## Loading Data into Tables - HDFS

Let us understand how we can load data from HDFS location into Spark Metastore table.

In [6]:
%%HTML
<iframe width="560" height="315" src="https://www.youtube.com/embed/QLl0xvnQsTg?rel=0&amp;controls=1&amp;showinfo=0" frameborder="0" allowfullscreen></iframe>

Let us start spark context for this Notebook so that we can execute the code provided.
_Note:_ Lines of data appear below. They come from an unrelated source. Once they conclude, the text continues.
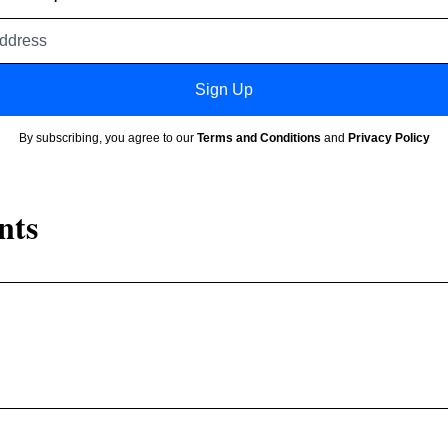
Email
address
Sign Up
By subscribing, you agree to our
Terms and Conditions
and
Privacy Policy
nts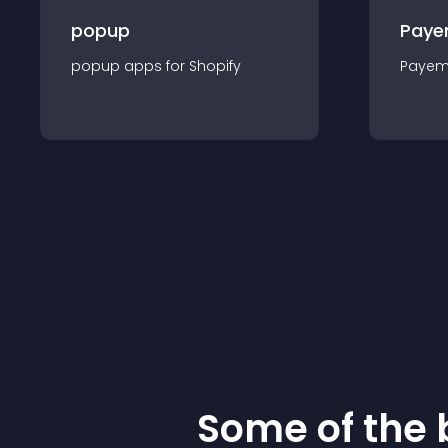
popup
Paye
popup
app
s for
Shopify
Payem
Some of the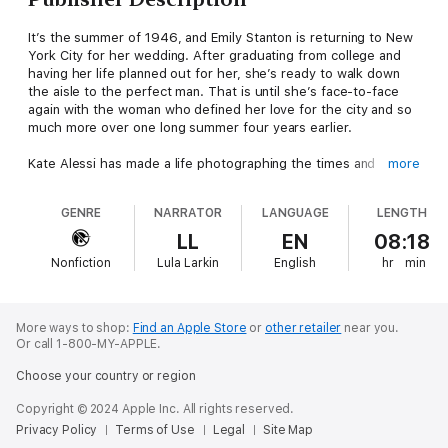
It’s the summer of 1946, and Emily Stanton is returning to New
York City for her wedding. After graduating from college and
having her life planned out for her, she’s ready to walk down
the aisle to the perfect man. That is until she’s face-to-face
again with the woman who defined her love for the city and so
much more over one long summer four years earlier.
Kate Alessi has made a life photographing the times and
more
people around her, while trying to forget the woman who came
to town for a few short months and turned her world upside
GENRE
NARRATOR
LANGUAGE
LENGTH
down. When she ends up as the photographer for Emily’s
coming wedding, she and Emily will have to navigate how to
LL
EN
08:18
follow their dreams while realizing the ones that were lost
Nonfiction
Lula Larkin
English
hr
min
along the way - the biggest of those dreams being their love
for one another.
More ways to shop:
Find an Apple Store
or
other retailer
near you.
Or call 1-800-MY-APPLE.
Choose your country or region
Copyright © 2024 Apple Inc. All rights reserved.
Privacy Policy
Terms of Use
Legal
Site Map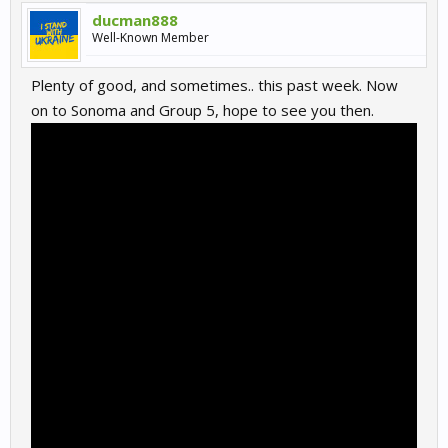
ducman888
Well-Known Member
Plenty of good, and sometimes.. this past week. Now
on to Sonoma and Group 5, hope to see you then.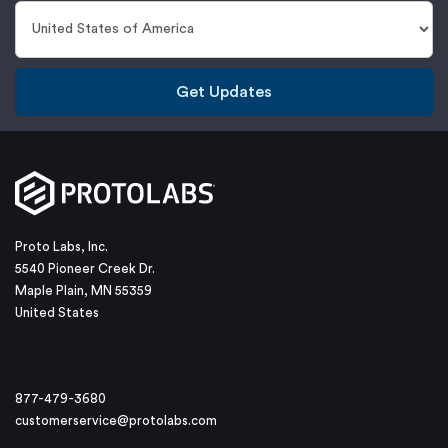
Get Updates
Proto Labs, Inc.
5540 Pioneer Creek Dr.
Maple Plain, MN 55359
United States
877-479-3680
customerservice@protolabs.com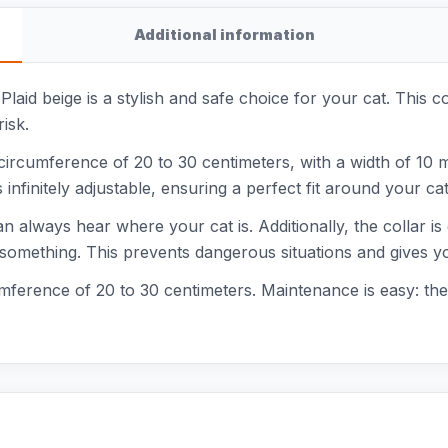
Additional information
 Plaid beige is a stylish and safe choice for your cat. This c
isk.
ircumference of 20 to 30 centimeters, with a width of 10 mil
s infinitely adjustable, ensuring a perfect fit around your ca
an always hear where your cat is. Additionally, the collar is
 something. This prevents dangerous situations and gives y
rcumference of 20 to 30 centimeters. Maintenance is easy: t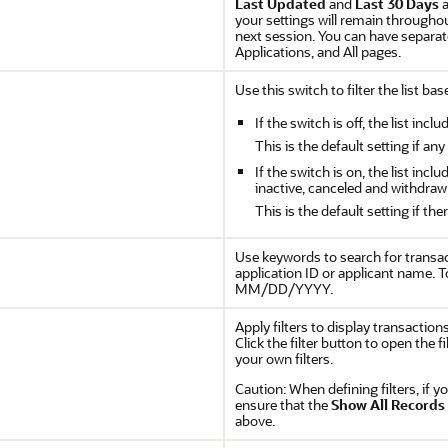
Last Updated
and
Last 30 Days
a
your settings will remain throughou
next session. You can have separat
Applications, and All pages.
Use this switch to filter the list ba
If the switch is off, the list inc
This is the default setting if any
If the switch is on, the list incl
inactive, canceled and withdraw
This is the default setting if the
Use keywords to search for transac
application ID or applicant name. T
MM/DD/YYYY.
Apply filters to display transaction
Click the filter button to open the 
your own filters.
Caution:
When defining filters, if y
ensure that the
Show All Records
above.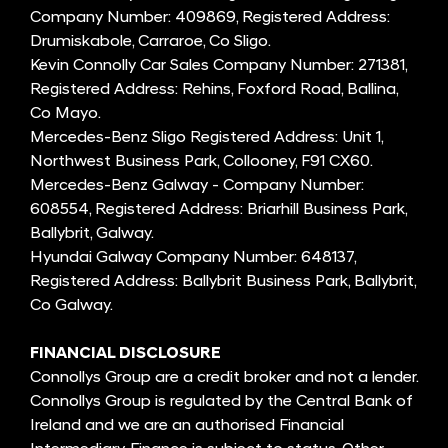
Company Number: 409869, Registered Address:
Drumiskabole, Carraroe, Co Sligo.
Kevin Connolly Car Sales Company Number: 271381,
Registered Address: Rehins, Foxford Road, Ballina,
Co Mayo.
Mercedes-Benz Sligo Registered Address: Unit 1,
Northwest Business Park, Collooney, F91 CX60.
Mercedes-Benz Galway - Company Number:
608554, Registered Address: Briarhill Business Park,
Ballybrit, Galway.
Hyundai Galway Company Number: 648137,
Registered Address: Ballybrit Business Park, Ballybrit,
Co Galway.
FINANCIAL DISCLOSURE
Connollys Group are a credit broker and not a lender.
Connollys Group is regulated by the Central Bank of
Ireland and we are an authorised Financial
You can sign up for our [10 node state of the art cluster/labs](https://labs.itversity.com/plans) to learn Spark SQL using our unique integrated LMS.

In [None]:
val username = System.getProperty("user.name")

In [None]:
import org.apache.spark.sql.SparkSession

val username = System.getProperty("user.name")
val spark = SparkSession.
    builder.
    config("spark.ui.port", "0").
    config("spark.sql.warehouse.dir", s"/user/${username}/warehouse").
    enableHiveSupport.
    appName(s"${username} | Spark SQL - Managing Tables - Basic DDL and DML").
    master("yarn").
    getOrCreate

If you are going to use CLIs, you can use Spark SQL using one of the 3 approaches.

**Using Spark SQL**

```
spark2-sql \
    --master yarn \
    --conf spark.ui.port=0 \
    --conf spark.sql.warehouse.dir=/user/${USER}/warehouse
```

**Using Scala**

```
spark2-shell \
    --master yarn \
    --conf spark.ui.port=0 \
    --conf spark.sql.warehouse.dir=/user/${USER}/warehouse
```

**Using Pyspark**

```
pyspark2 \
    --master yarn \
    --conf spark.ui.port=0 \
    --conf spark.sql.warehouse.dir=/user/${USER}/warehouse
```

* We can use load command with out **LOCAL** to get data from HDFS location into Spark Metastore Table.
* User running load command from HDFS location need to have write permissions on the source location as data will be moved (deleted on source and copied to Spark Metastore table)
* Make sure user have write permissions on the source location.
* First we need to copy the data into HDFS location where user have write permissions.

In [None]:
import sys.process._
val username = System.getProperty("user.name")

In [None]:
s"hadoop fs -rm -R /user/${username}/retail_db/orders" !

In [None]:
s"hadoop fs -mkdir /user/${username}/retail_db" !

In [None]:
s"hadoop fs -put -f /data/retail_db/orders /user/${username}/retail_db" !

In [None]:
s"hadoop fs -ls /user/${username}/retail_db/orders" !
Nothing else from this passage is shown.